Durchbruch im Streit um Stuttgart 21: Gegner und Befürworter des Projekts wollen die Schlichtung mit inhaltlichen Themen fortzuführen.

Stuttgart - Nach monatelangem Streit um Stuttgart 21 haben sich Gegner und Befürworter am Freitag erstmals an einen Tisch gesetzt und nach einer Verständigung gesucht. Trotz weiter bestehender Differenzen beschlossen sie eine Fortsetzung der Schlichtungsgespräche am kommenden Freitag - dann öffentlich und nicht mehr hinter verschlossenen Türen wie zum Auftakt. Allerdings stieg die Gruppe der Parkschützer aus, weil es den Gegnern nicht gelungen ist, einen Baustopp während der Vermittlung zu erreichen.

Nach dem ersten Spitzengespräch sagte der Vermittler Heiner Geißler am Freitag in Stuttgart: "Wir sind zu einem gemeinsamen Ergebnis gekommen, dass wir diese Schlichtung machen wollen." Das Motto sei: "Alles auf den Tisch, alle an den Tisch." In der Frage, ob es eine Bauunterbrechung gibt, einigten sich die beiden Seiten auf einen Kompromiss. Die Initiative "Parkschützer" will diesen aber nicht mittragen. Bahn und Politik wollten die Bürger "mit Angeboten abspeisen, die unannehmbar sind", sagte der Sprecher der Gruppe, Matthias von Herrmann. So solle es für das Grundwassermanagement weiter massive Erdarbeiten im Schlossgarten geben.

Knapp sechs Stunden dauerten die Verhandlungen am Freitag, wobei die Projektgegner teilweise alleine berieten.
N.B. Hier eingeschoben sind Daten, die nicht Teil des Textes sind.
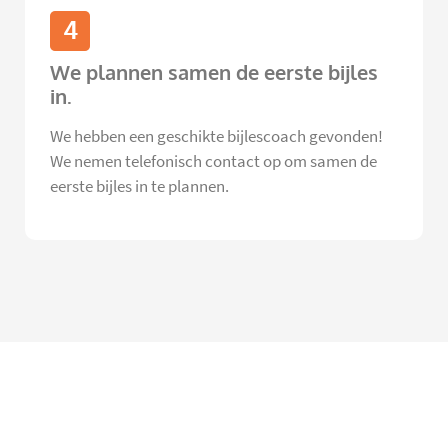
4
We plannen samen de eerste bijles
in.
We hebben een geschikte bijlescoach gevonden!
We nemen telefonisch contact op om samen de
eerste bijles in te plannen.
Streitpunkt war die Frage, ob die Bahn die Vorarbeiten für die Grundwasser-Regulierung des neuen Tiefbahnhofs während der Vermittlung fortsetzen darf. Der Kompromiss: Die Erdarbeiten dürfen fortgesetzt, Rohre verlegt und die Baustelle kann frostsicher gemacht werden. Im Gegenzug verzichtet die Bahn zunächst darauf, das Fundament zu betonieren. Der frühere CDU- Generalsekretär Geißler nannte die Einigung einen "wichtigen Beitrag zur Befriedung".

Verkehrs- und Umweltministerin Tanja Gönner (CDU) zeigte sich erfreut über die Verständigung: "Wir sind der festen Überzeugung, dass wir die guten Argumente auf unserer Seite haben." Für die Träger des Projekts - einschließlich Ministerpräsident Stefan Mappus (CDU) - sei es sehr wichtig gewesen, dass es "keine dauerhafte oder verlängernde Störung" der Bauarbeiten vor allem bei der Regulierung des Grundwassers gibt.

Das Aktionsbündnis zeigte sich enttäuscht darüber, dass ein völliges Aussetzen der Bauarbeiten nicht möglich war. Das Bündnis sei aber für die Schlichtung, damit die "Wahrheit endlich auf den Tisch kommt", sagte sein Sprecher Hannes Rockenbauch. Bei den Gesprächen dürfe es keine Tabus geben. "Danach können die Menschen selbst entscheiden, ob sie das Projekt wollen." Ob dieser Weg ein Volksentscheid sein soll, sei noch nicht klar.